Polly Toynbee is bemoaning the manner in which UK wages aren’t rising:
On Wednesday Steve Machin, research director at the LSE’s centre for economic performance, laid out to a meeting of economists the collected evidence on the nature of falling pay – and warned that this is beginning to look not like a slow recovery in wages, but a permanent, structural feature of the UK economy. He showed how the group-think of economic forecasters has consistently and wildly over-estimated an expected increase in wages: the OBR forecast for March this year was a wage rise of 4.3%. What happened has been a continuing real fall.
“There has been a startling and unprecedented lack of wage growth as unemployment falls,” Machin says. The “herd mentality” of forecasters is always to expect things to improve, but there is no sign they are right. This begins to look like the new permanent, as flatlining real median pay began back in 2003, long before the crash. Nor, finds Machin, is immigration a cause of falling pay: areas with high or low immigration saw pay fall equally.
Polly does at least pay lip service to the idea of being a Keynesian but I’m sure she would be surprised to find that Keynes would have been fully supportive of all of this happening.

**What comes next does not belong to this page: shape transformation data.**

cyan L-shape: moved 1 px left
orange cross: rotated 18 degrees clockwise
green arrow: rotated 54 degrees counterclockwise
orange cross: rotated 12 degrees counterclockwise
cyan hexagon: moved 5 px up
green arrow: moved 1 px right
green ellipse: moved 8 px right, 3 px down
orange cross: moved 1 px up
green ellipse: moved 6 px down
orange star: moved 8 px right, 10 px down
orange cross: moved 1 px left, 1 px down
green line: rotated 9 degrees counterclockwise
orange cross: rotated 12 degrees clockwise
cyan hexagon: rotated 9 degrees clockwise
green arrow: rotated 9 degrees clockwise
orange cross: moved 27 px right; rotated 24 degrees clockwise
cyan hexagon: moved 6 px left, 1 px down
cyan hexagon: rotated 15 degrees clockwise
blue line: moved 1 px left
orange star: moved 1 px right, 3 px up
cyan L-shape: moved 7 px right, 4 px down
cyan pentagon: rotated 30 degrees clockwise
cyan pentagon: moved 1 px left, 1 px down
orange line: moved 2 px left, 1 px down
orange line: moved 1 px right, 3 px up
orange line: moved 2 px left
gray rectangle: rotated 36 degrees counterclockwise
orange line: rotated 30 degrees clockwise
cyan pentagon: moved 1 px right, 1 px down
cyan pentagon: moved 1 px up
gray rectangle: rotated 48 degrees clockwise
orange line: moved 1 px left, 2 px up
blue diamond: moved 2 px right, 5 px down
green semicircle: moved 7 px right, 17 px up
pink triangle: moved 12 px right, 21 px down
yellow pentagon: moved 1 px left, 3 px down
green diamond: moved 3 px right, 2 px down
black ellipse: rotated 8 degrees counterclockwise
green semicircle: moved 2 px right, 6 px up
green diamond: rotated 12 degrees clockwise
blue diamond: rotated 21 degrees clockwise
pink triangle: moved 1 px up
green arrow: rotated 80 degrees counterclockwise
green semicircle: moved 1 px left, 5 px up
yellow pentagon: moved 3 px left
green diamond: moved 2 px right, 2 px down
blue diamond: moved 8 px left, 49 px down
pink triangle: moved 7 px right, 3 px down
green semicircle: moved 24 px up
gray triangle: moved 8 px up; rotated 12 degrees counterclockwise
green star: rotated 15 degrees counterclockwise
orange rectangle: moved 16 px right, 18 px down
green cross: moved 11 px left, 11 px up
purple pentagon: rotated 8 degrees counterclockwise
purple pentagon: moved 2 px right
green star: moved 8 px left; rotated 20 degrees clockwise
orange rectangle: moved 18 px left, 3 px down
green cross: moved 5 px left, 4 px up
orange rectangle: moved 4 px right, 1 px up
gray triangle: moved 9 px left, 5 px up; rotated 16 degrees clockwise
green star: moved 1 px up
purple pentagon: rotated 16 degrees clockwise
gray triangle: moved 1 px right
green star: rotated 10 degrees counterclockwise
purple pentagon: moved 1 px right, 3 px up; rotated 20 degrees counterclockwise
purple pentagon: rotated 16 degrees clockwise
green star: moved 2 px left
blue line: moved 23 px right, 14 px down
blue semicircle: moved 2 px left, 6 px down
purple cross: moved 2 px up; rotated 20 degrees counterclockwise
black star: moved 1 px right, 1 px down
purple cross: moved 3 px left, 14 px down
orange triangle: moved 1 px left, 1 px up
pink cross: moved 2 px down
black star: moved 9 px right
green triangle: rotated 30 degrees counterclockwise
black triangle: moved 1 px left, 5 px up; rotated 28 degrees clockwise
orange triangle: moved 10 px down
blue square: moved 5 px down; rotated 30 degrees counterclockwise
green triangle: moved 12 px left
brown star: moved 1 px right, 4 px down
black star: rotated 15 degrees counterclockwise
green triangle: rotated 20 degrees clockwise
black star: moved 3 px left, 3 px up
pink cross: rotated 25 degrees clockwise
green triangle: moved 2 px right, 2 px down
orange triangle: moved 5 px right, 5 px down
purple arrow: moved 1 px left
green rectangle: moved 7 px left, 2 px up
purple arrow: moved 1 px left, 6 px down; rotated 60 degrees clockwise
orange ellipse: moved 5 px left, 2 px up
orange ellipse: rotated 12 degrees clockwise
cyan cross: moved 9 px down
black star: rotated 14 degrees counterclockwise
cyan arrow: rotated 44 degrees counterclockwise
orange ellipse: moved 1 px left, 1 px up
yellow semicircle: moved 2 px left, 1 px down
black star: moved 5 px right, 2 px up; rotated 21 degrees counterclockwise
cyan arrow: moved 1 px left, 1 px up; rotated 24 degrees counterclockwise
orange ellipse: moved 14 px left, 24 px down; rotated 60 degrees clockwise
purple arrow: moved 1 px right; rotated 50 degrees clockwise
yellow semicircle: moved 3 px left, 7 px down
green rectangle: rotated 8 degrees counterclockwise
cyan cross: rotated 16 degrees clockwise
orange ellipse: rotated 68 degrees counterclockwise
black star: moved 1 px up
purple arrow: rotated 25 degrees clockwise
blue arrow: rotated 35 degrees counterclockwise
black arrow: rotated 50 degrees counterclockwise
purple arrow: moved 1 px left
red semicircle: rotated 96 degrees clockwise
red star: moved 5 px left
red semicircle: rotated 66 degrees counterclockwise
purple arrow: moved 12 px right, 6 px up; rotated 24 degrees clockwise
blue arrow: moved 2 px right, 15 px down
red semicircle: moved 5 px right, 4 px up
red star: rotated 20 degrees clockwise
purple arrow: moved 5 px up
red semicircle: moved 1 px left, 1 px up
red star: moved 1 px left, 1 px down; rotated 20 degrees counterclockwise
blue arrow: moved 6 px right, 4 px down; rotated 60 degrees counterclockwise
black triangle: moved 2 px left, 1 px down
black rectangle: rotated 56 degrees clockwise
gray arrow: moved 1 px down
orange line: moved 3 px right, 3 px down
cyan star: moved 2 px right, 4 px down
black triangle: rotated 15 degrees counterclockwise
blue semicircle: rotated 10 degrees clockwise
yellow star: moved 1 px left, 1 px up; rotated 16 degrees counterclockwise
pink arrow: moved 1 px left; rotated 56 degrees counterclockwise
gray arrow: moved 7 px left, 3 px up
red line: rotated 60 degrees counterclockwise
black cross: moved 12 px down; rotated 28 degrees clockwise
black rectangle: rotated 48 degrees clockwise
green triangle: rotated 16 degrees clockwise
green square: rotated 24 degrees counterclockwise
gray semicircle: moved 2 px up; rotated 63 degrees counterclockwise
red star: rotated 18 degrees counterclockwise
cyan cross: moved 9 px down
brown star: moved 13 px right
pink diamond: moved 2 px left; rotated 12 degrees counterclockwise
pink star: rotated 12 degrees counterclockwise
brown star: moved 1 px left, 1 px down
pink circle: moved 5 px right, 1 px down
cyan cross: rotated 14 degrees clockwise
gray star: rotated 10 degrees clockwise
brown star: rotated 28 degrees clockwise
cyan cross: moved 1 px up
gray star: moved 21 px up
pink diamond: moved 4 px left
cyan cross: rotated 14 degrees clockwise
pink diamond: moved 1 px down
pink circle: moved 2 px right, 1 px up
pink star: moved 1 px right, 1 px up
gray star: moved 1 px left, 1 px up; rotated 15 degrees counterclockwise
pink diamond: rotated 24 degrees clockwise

If people are unemployed then those people have to be priced back into work: and it was exactly Keynes who pointed out that people get very touchy indeed about falls in nominal wages but will put up with falls in real wages if they’re lightly disguised by a bit of inflation. Further, the Phillips Curve comes out of very much the same sort of thinking. That there’s a trade off between the unemployment rate and the inflation rate. We reach NAIRU (the non-accelerating inflation rate of unemployment) and if unemployment dips below that then inflation will rise. If it’s above it then inflation will fall. And if we’re seeing ever-falling unemployment and no sign of wages rises then we can conclude that NAIRU has fallen: which is absolutely great, for it means fewer people have to be consigned the the scrap heap of unemployment in order to keep inflation at bay in the future. We’ve had a favourable change in the basic structure of the economy.
However, the real shocker to us here is this:
Low pay is not just unjust, it’s crippling the country’s finances.
That’s dangerously close to insisting that the populace are just the milch cows there to pay for the State, the sheep to be shorn of their incomes to pay for public employees. Actually, given that it’s Polly saying it that’s not dangerously close, that’s what she means.